6 Ways To Get Your Children To Eat Healthily

Children are notoriously picky eaters, but children’s nutrition doesn’t need to be frustrating. If you are constantly battling your toddler over what they eat, or are tired of getting your little one to try new foods, then there are ways in which you can get your children to eat healthily. Most children do get a variety of nutrition within their diet, even if they do have dietary preferences, but it is always best to try and encourage your children to eat healthily if you can. 

Most parents worry about what their children eat, but there are some things to be learnt along the way. If your children are relatively young, then their food preferences will develop and mature over time, but until then, here are 6 ways you can get your children to eat healthily. 

Respect Your Child’s Appetite

If it comes to mealtimes and your child says they aren’t hungry, or get full quickly, then avoid forcing them to eat more. Likewise, avoid bribing or forcing your child to eat and try certain foods, as this will only put them off and cause food aversions. This could cause your child to associate mealtimes with frustration and anxiety, or become less sensitive to noticing their own hunger and fullness clues. 

In order to avoid impacting on your child’s natural appetite, serve them smaller portions and give them the opportunity to ask for more on their own accord. Children are clever and won’t go hungry, so if they are hungry they will eat and if they are not, they won’t. 

Don’t Become An Order Cook 

All parents tend to be guilty of this, but it soon becomes a bad habit which is hard to get out of. If you find yourself cooking multiple meals each night to cater to everyone’s needs, then try to stop this as soon as possible. Not only is it exhausting for you, but you’ll likely be influencing your children’s appetite and dietary choices and cause even worse picky eating. 

Prepare one meal for everyone and serve it at the table, in a style in which you can allow people to get their own portions. Children tend to mimic their parents and older peers’ behaviour, so if they see you and their older siblings eating and trying foods they haven’t had before, they will be more likely to try different things. 

Get Them Involved

A great way to get your child interested in food and what they’re eating is to get them involved in the different processes involved. When you do the food shopping, ask them to pick different foods that they like the look of, such as different coloured and shaped fruits and vegetables. At home, get them to help with the preparation and cooking of meals. From chopping to washing, or stirring to plating up, there are many ways in which your child can help get involved with the different stages of eating. When they are involved, they’re more likely to try the things they have made or chose. 
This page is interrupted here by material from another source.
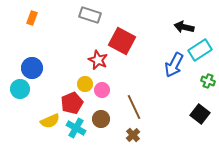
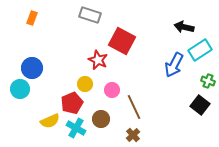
pink circle: moved 10 px right
black square: moved 9 px up
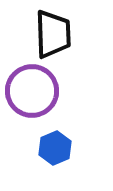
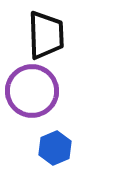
black trapezoid: moved 7 px left, 1 px down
Introduce New Foods Slowly

Children often tend to be naturally food-phobic, especially when they don’t like the taste first time round. If your children are old enough, explain to them that sometimes it takes more than one taste to get used to different foods and that they won’t like everything straight away. If your child is at weaning age, then introducing new foods is important, but it’s best to do so slowly so that they don’t become averse to certain foods. 

If your following baby-led weaning, then it’s best to be prepared beforehand and have coverall bibs, bamboo plates and baby cutlery to hand to help with the process. With weaning, babies tend to have a naturally sweeter preference, so will like fruits and sweeter vegetables such as sweet potato and carrots. Try not to give them too much of these foods at once and mix in different types of vegetables to get them used to different tastes and textures. Once they’ve gotten used to fruits and vegetables, start to add in different food groups. 

Minimise Distractions

If your children are surrounded by distractions when they are eating meals, then it is less likely that they will pay attention to what they are eating, which is a bad habit to develop. After a stressful or busy day, it can be all too easy to let your children eat in front of the TV or a tablet to get some peace and quiet and to ensure your children eat, but it can cause children to become disassociated with their foods. 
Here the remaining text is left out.